State Violence, Forced Child Removals and DIC 4f - Suicide, sexual abuse and racism


Slow Violence: the relationship between suicide and gendered and racial violence

[imagecaption] Ground Zero INAC Toronto, 2017. Photo: Michelle Bui. [/imagecaption]


Dr Hannah McGlade has written on how the suicide of Indigenous girls have in some cases been linked to experiences of family violence and sexual abuse. Between January-March 2019 there were 35 suicides of Indigenous people several of whom were young women and girls. Racism is also frequently named as a factor in why young Indigenous people suicide. As several commentators, including Dr Tracy Westerman, have highlighted, the lack of media and public concern in relation to these deaths reinforces the feeling that the broader community does not value the lives of Indigenous children.

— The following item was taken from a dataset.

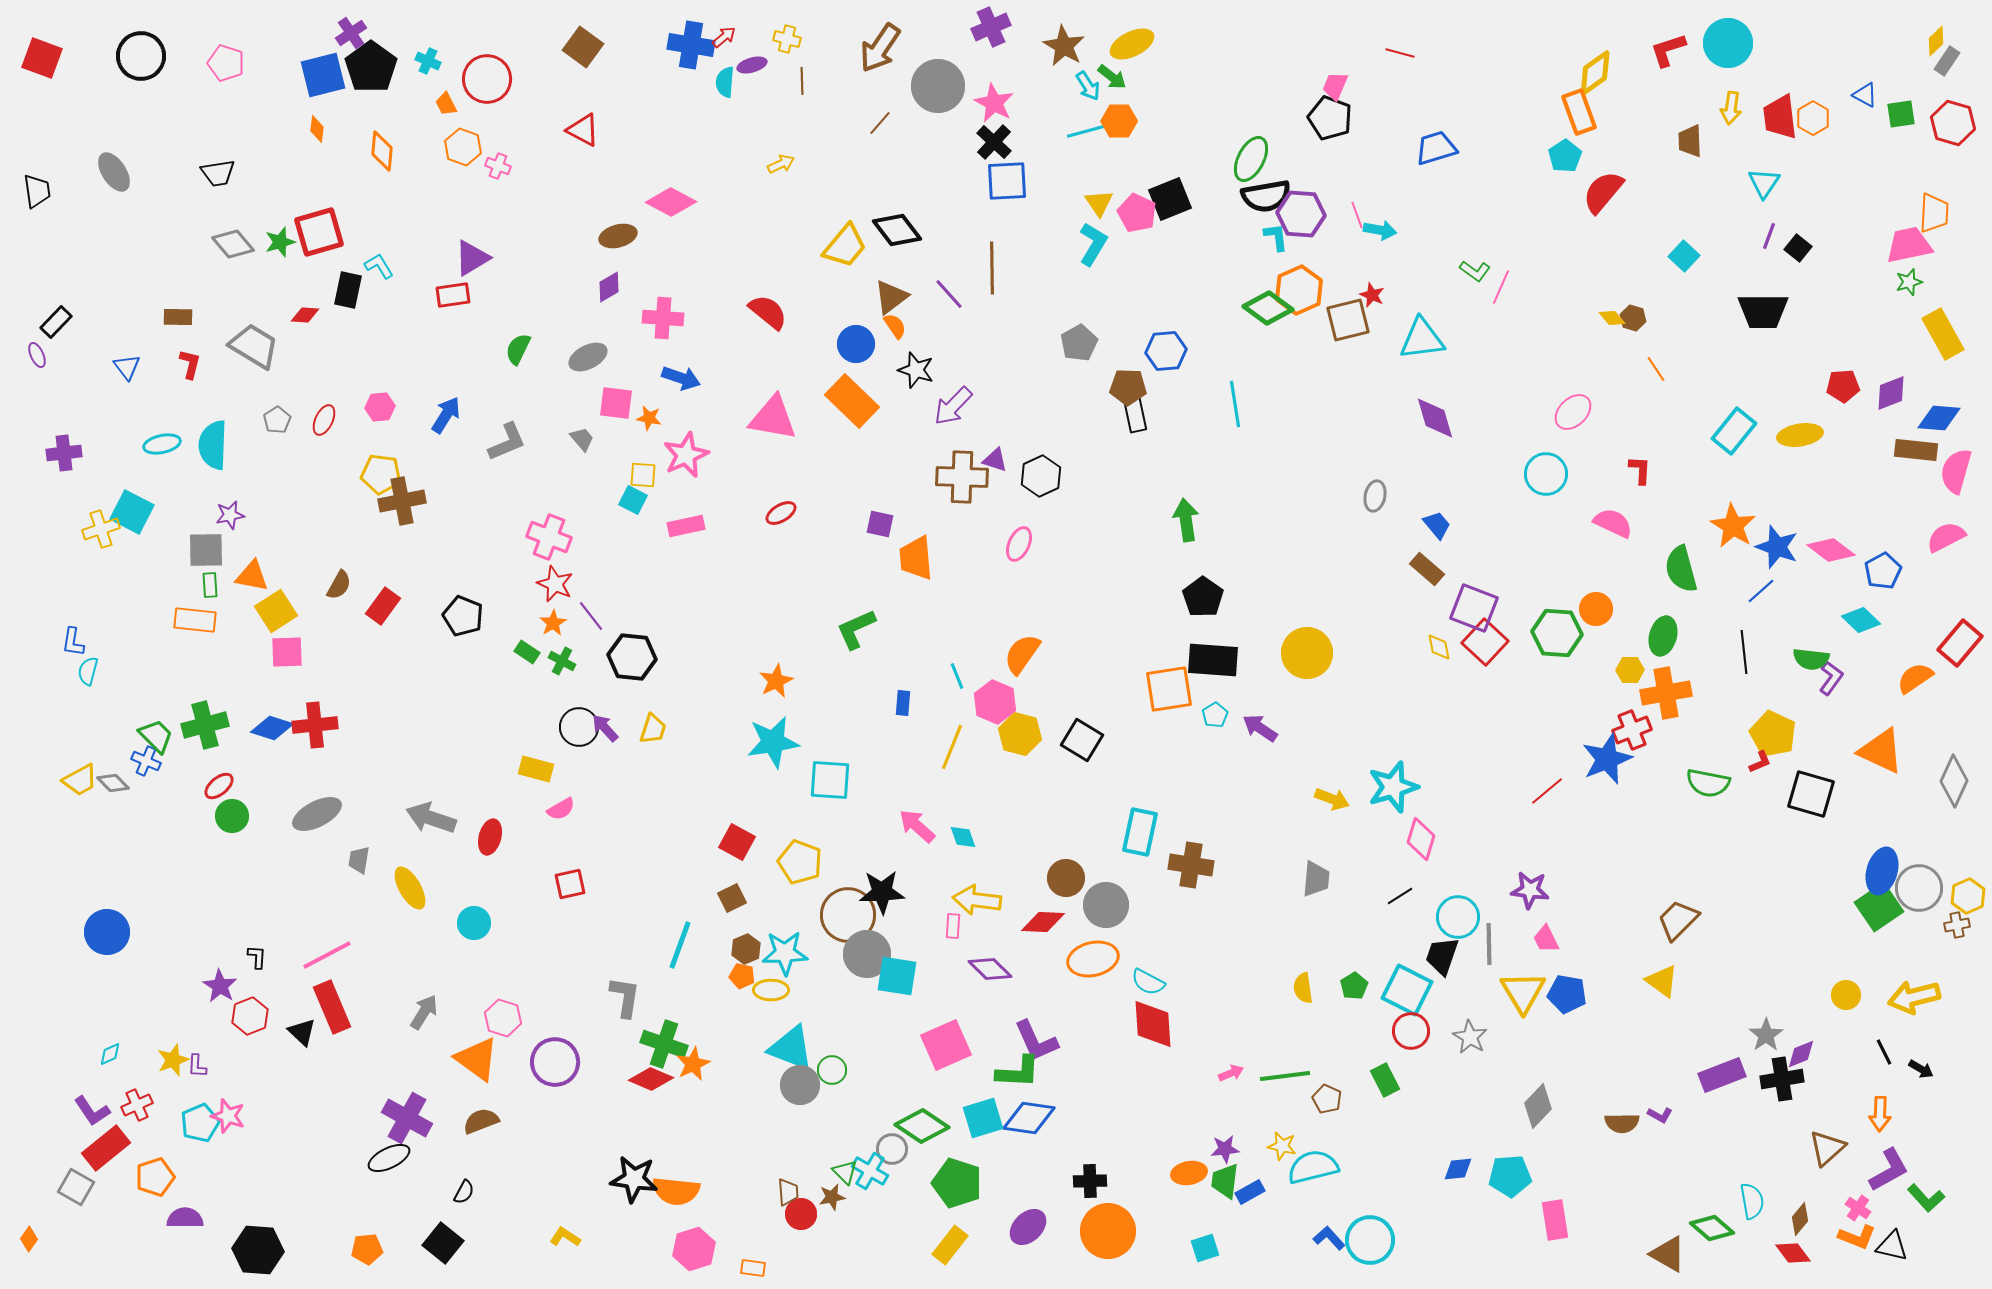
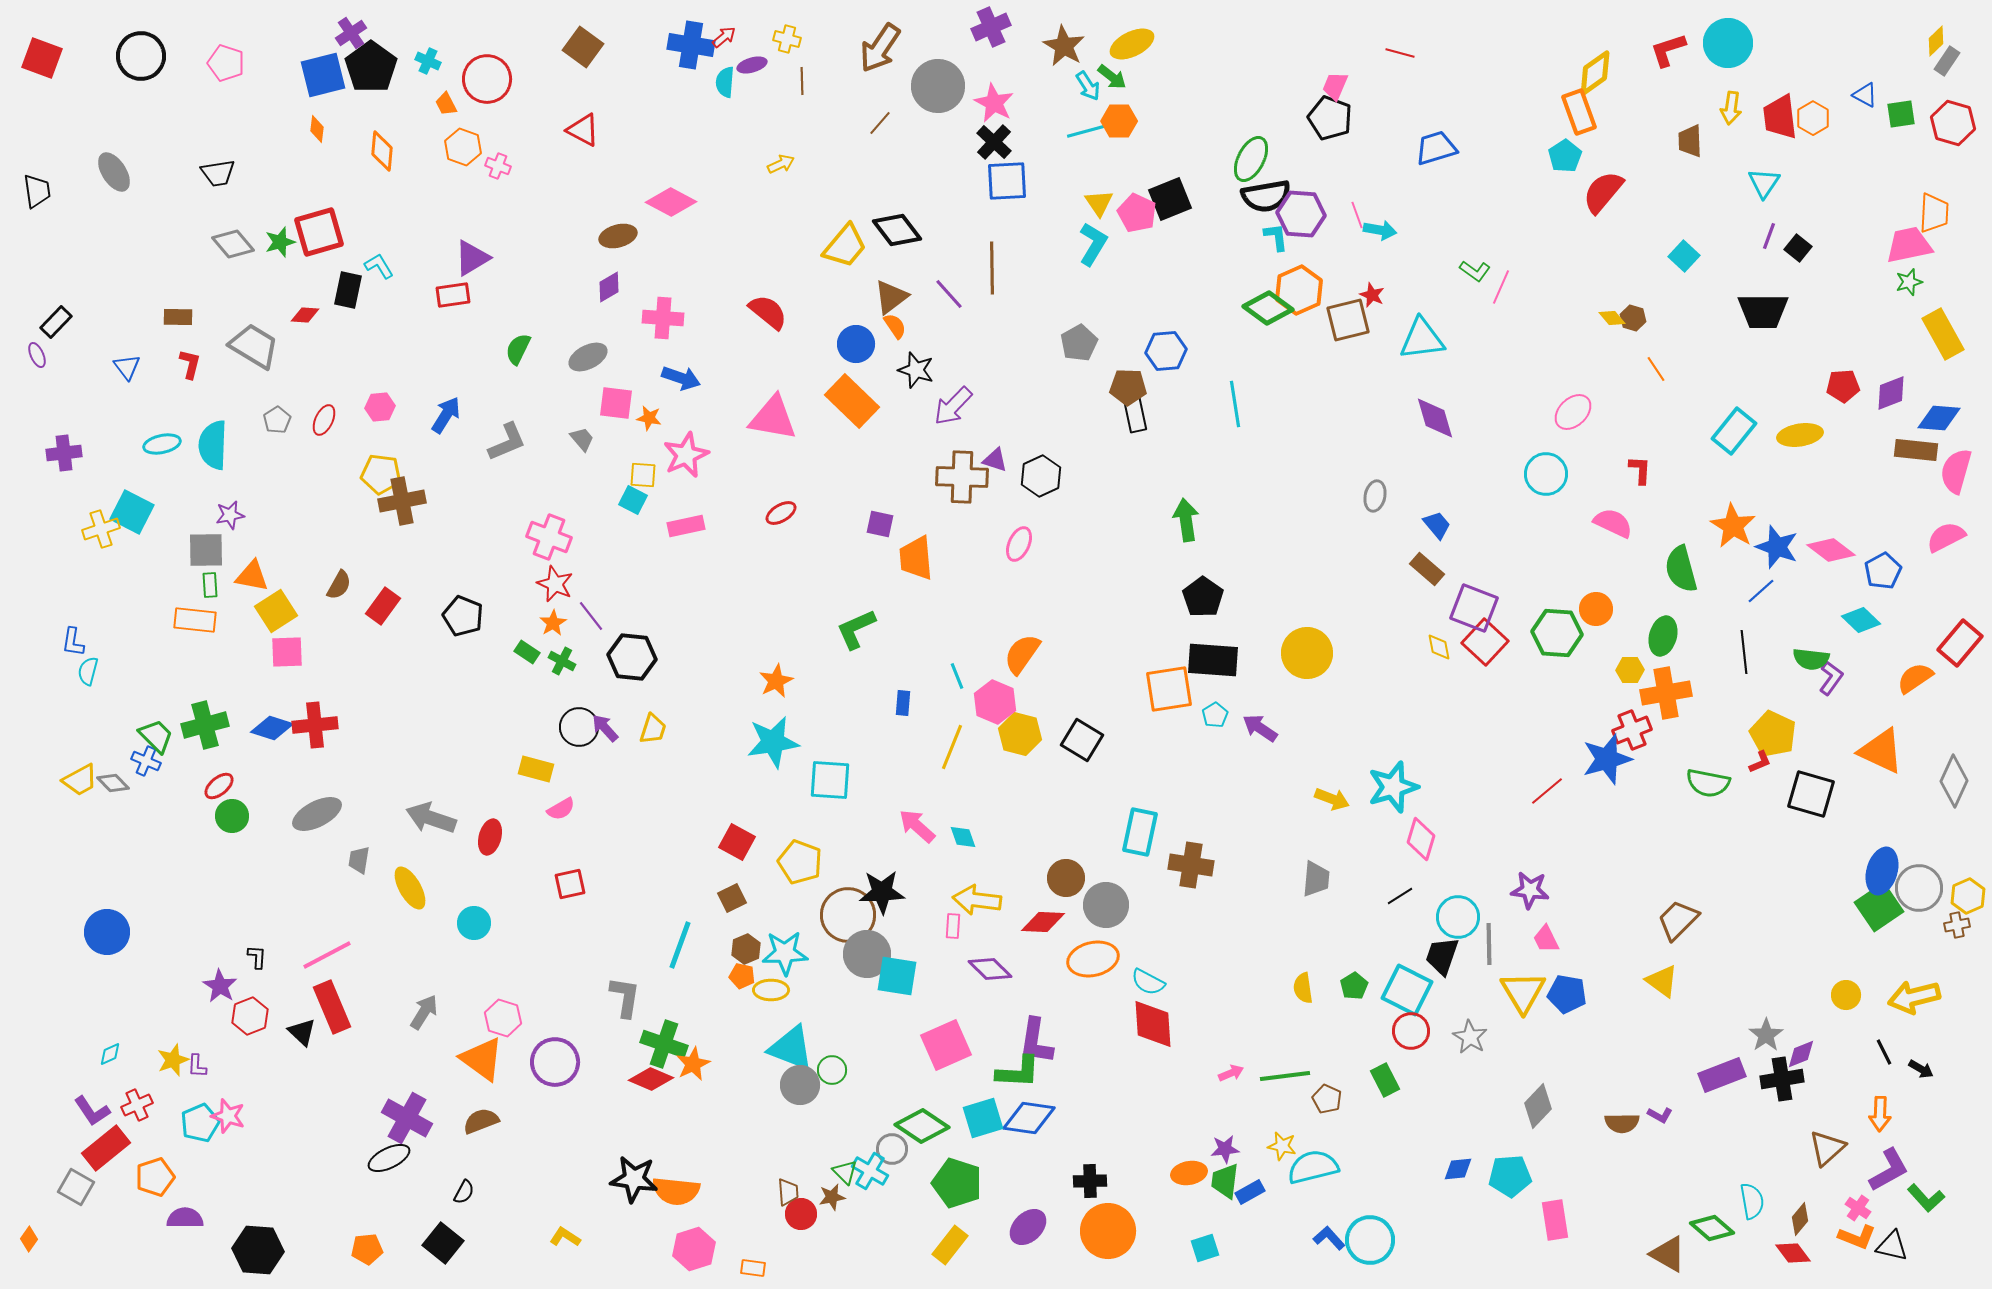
blue star at (1607, 759): rotated 6 degrees clockwise
purple L-shape at (1036, 1041): rotated 33 degrees clockwise
orange triangle at (477, 1059): moved 5 px right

As Suvendrini Perera writes, in the recent inquest findings into the deaths of 13 children and young persons who died in the Kimberley region of Western Australia (3 of whom were girls) what unfolds are stories of lives lived in the shadow of state institutions – government bureaucracies, medical services, housing authorities, child protection services, schools – and their systematic failures. This chain of ‘missed opportunities’, everyday omissions, and actions incrementally ‘forgotten’ or neglected in the press of other demands adds up to something much more. It represents nothing less than the systematic imposition of a form of slow violence whose lethal consequences continue to unfold over time.

This slow violence is also experienced by First Nations youth in Canada whose suicide rates parallel those of Aboriginal and Torres Strait Islander young people in Australia.